ACTIVITY:
Transcribe the entries below exactly, starting with the line that has "WHERE TO BUY" and stopping after the line that has "L.L.Bean for Business"; no pictures belong in the copy.

GIVEN DATA:
---

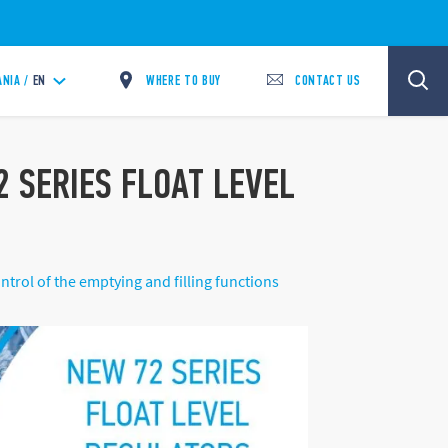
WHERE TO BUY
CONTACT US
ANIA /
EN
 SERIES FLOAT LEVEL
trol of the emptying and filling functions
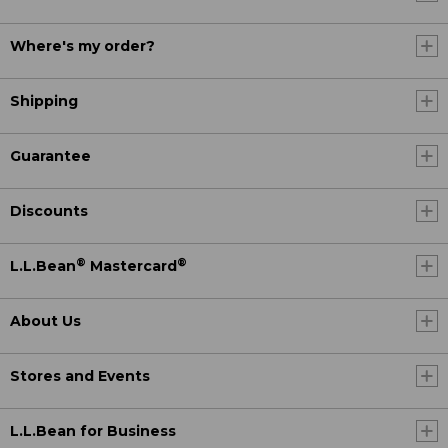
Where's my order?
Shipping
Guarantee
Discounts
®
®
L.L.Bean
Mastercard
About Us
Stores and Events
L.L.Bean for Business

---

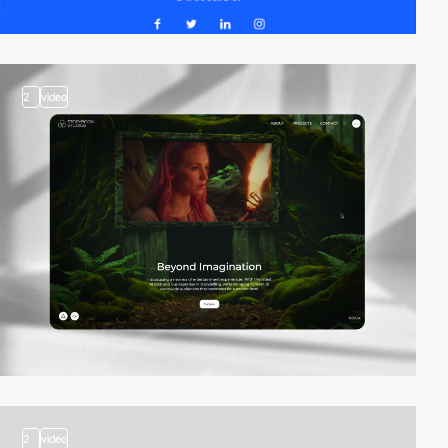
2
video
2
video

---

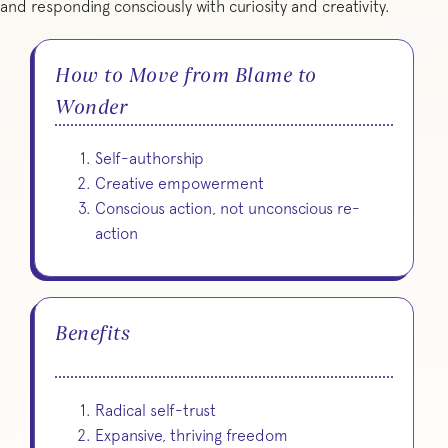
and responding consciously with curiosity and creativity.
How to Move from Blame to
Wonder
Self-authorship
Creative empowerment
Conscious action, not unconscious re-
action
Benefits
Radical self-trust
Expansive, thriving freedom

---

EXERCISE OUTPUT:
WHERE TO BUY
CONTACT US
ANIA /
EN
 SERIES FLOAT LEVEL
trol of the emptying and filling functions
Where's my order?
Shipping
Guarantee
Discounts
®
®
L.L.Bean
Mastercard
About Us
Stores and Events
L.L.Bean for Business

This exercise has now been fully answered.